All the registries combined don’t even cover 10 per cent of India’s population. Fortunately, while they throw up regional anomalies that puzzle researchers, they also lead to agreement on many things. Dr Mallath says, “Some cancers are more common in some parts of India and some are rare. For example biliary and gall bladder cancer are very common in the north and eastern India compared to the west and south. Stomach cancer is more common in south and north eastern India. Cervix cancer is very common in all parts low in good water supply and [with scarce] private toilets. However, tobacco related cancers are common everywhere. We don’t need more data to implicate tobacco as the cause of 40 per cent of cancer related deaths.”

The most important trend in Indian cancer is breast cancer overtaking cervical cancer among women. It’s like a seesaw: as breast goes up, cervical comes down. The latter is mainly contracted through a virus and so something as simple as personal hygiene leads to its decrease. Among Muslim women, for example, cervical cancer is at a very low level because most men of that faith are circumcised and circumcision protects them from the HPV virus whose transfer to women can lead to cancer.

Dr Sonal Puri, of the Department of Community Medicine at the Government Medical College and Hospital, Chandigarh, did a study of all the patients that came to the hospital over six months and found that breast cancer accounted for 23 per cent of all cases, followed by cervical. “Earlier, cervical was number one,” she says. She is now doing a three-year study which has surveyed 4,547 patients and it too reflects the same thing.

One of the reasons for this rise in breast cancer is urbanisation and lifestyle changes. Says Raina, “Indians used to have large families and early marriage and early multiple pregnancies. That was protecting women against breast cancer. Now that our lifestyle has become Westernised, people have fewer children and they get married late and have children late, breast cancer incidence is increasing.”

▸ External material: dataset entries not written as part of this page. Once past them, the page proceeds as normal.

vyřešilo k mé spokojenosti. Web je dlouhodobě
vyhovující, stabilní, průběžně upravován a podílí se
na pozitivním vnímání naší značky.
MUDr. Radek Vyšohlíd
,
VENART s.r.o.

Urbanisation leads to a direct increase in some other cancers also. Badwe says, “One is breast cancer, second is ovarian cancer. Both these cancers rise remarkably. Lung cancer is on the rise in urban areas. So is large intestine cancer. These are all diet related or smoking related cancers.”

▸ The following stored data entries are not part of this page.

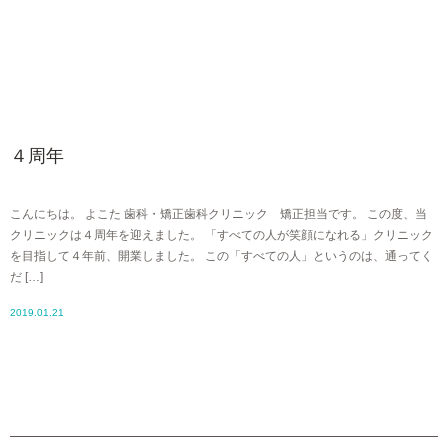
４周年
こんにちは。 よこた 歯科・矯正歯科クリニック 矯正担当です。 この度、当
クリニックは４周年を迎えました。 「すべての人が笑顔になれる」クリニック
を目指して４年前、開業しました。 この「すべての人」というのは、通ってく
だ […]
2019.01.21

A striking thing about cancer numbers in India is that we know a lot about their distribution, but very little about the why of it. For example, stomach cancer is more prevalent in the south, and while all sorts of explanations including the eating of pickles is hypothesised, no one is really sure why. Likewise for the high incidence of gall bladder cancer in the Gangetic belt. But Indian research in cancer is moving into etiology or causation only now, and slowly. Till the results come and more studies are done, cancer will continue to puzzle us.